TRY IT.
The data should be written out in full, exactly as it stands, and the pictures dropped.

╭─ SOURCE MATERIAL

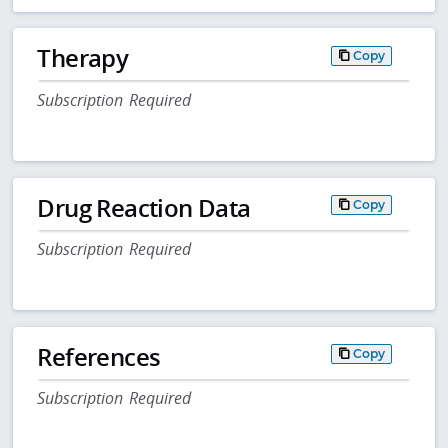
Therapy
Copy
Subscription Required
Drug Reaction Data
Copy
Subscription Required
References
Copy
Subscription Required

╰─

RESPONSE TO THE EXERCISE.
Therapy
Copy
Subscription Required
Drug Reaction Data
Copy
Subscription Required
References
Copy
Subscription Required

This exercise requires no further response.